▶ [TASK DESCRIPTION]: Please give the number of lines in the entries below that hold "الأحد", with no other words.

▶ [INPUT]:
== Segment start ==
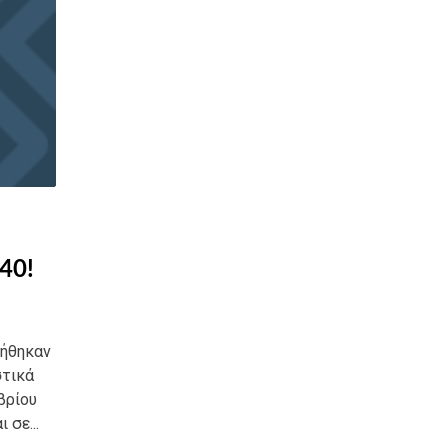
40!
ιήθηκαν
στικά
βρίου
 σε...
== Segment end ==
== Segment start ==
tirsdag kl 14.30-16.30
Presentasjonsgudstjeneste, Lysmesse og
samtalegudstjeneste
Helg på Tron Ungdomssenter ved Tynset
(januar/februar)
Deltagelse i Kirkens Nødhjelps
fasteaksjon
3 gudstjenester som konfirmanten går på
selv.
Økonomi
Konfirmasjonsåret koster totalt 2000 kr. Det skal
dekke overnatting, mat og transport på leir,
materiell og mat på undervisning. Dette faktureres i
== Segment end ==
== Segment start ==
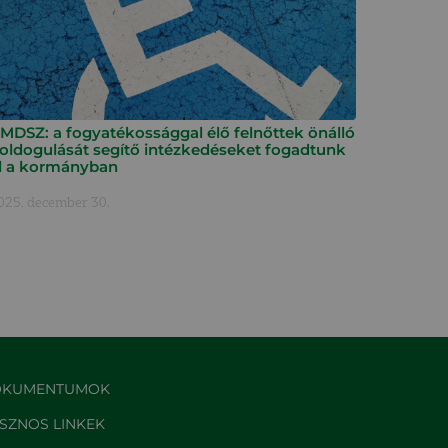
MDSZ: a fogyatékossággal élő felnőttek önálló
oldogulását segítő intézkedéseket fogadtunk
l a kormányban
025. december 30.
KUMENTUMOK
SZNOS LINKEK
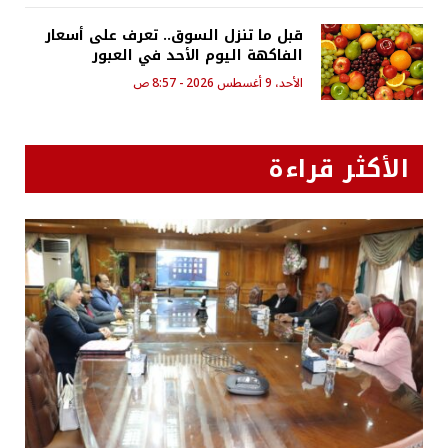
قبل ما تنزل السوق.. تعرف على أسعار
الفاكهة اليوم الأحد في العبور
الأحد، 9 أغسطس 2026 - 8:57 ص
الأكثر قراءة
== Segment end ==
▶ [YOUR SOLUTION]: 2